*** RECORDS FOR THE TASK ***

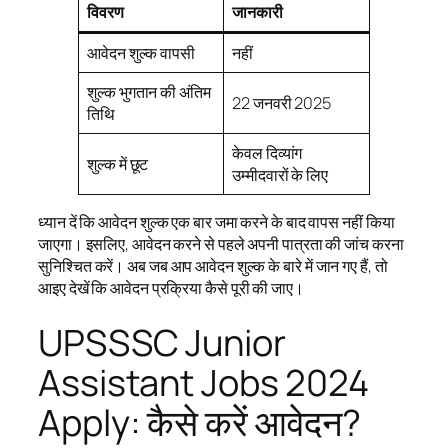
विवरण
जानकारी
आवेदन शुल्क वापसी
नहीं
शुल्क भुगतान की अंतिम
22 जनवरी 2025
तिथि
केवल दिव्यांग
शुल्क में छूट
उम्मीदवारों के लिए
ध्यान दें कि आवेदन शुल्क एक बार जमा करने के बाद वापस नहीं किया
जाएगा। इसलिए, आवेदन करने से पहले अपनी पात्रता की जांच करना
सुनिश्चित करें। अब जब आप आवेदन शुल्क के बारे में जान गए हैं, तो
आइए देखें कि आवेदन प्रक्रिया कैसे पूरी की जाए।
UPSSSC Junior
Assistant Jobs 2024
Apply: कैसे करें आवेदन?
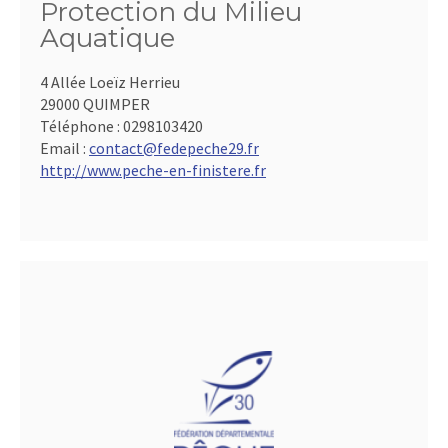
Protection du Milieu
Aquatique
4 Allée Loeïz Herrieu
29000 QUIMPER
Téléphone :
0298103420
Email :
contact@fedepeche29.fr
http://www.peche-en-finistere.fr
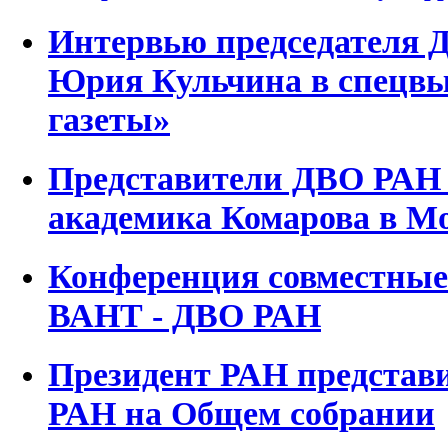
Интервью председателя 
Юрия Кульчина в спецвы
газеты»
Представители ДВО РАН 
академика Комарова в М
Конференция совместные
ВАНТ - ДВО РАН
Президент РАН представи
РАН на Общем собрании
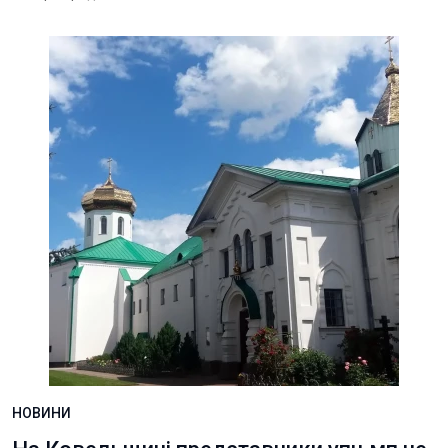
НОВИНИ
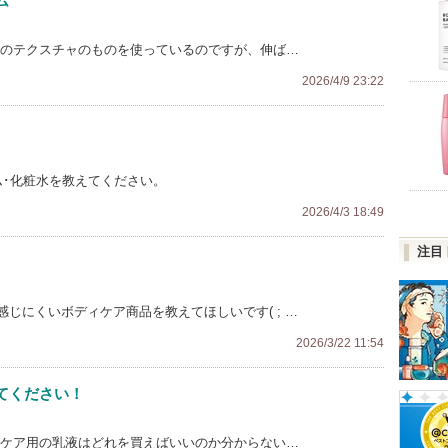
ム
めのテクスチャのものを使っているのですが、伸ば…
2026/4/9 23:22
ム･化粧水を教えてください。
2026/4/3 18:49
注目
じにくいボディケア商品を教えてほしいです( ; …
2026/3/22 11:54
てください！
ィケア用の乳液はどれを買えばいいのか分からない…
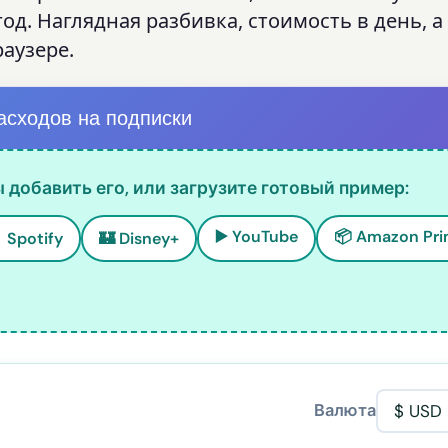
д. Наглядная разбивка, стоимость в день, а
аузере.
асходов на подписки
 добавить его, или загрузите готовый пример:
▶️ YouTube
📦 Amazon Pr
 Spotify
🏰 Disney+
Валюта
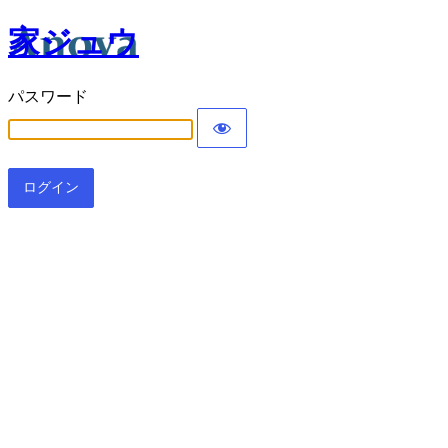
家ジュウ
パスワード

*** End of RECORDS FOR THE TASK ***

WORK REQUIRED:
Provide the listing above once more, exactly, with the pictures removed.

SOLUTION TO THIS PROBLEM:
विवरण
जानकारी
आवेदन शुल्क वापसी
नहीं
शुल्क भुगतान की अंतिम
22 जनवरी 2025
तिथि
केवल दिव्यांग
शुल्क में छूट
उम्मीदवारों के लिए
ध्यान दें कि आवेदन शुल्क एक बार जमा करने के बाद वापस नहीं किया
जाएगा। इसलिए, आवेदन करने से पहले अपनी पात्रता की जांच करना
सुनिश्चित करें। अब जब आप आवेदन शुल्क के बारे में जान गए हैं, तो
आइए देखें कि आवेदन प्रक्रिया कैसे पूरी की जाए।
UPSSSC Junior
Assistant Jobs 2024
Apply: कैसे करें आवेदन?
Protection du Milieu
Aquatique
4 Allée Loeïz Herrieu
29000 QUIMPER
Téléphone :
0298103420
Email :
contact@fedepeche29.fr
http://www.peche-en-finistere.fr
Интервью председателя 
Юрия Кульчина в спецвы
газеты»
Представители ДВО РАН 
академика Комарова в М
Конференция совместные
ВАНТ - ДВО РАН
Президент РАН представи
РАН на Общем собрании
НОВИНИ
ム
めのテクスチャのものを使っているのですが、伸ば…
2026/4/9 23:22
ム･化粧水を教えてください。
2026/4/3 18:49
注目
じにくいボディケア商品を教えてほしいです( ; …
2026/3/22 11:54
てください！
ィケア用の乳液はどれを買えばいいのか分からない…
д. Наглядная разбивка, стоимость в день, а
аузере.
асходов на подписки
 добавить его, или загрузите готовый пример:
▶️ YouTube
📦 Amazon Pr
 Spotify
🏰 Disney+
Валюта
家ジュウ
パスワード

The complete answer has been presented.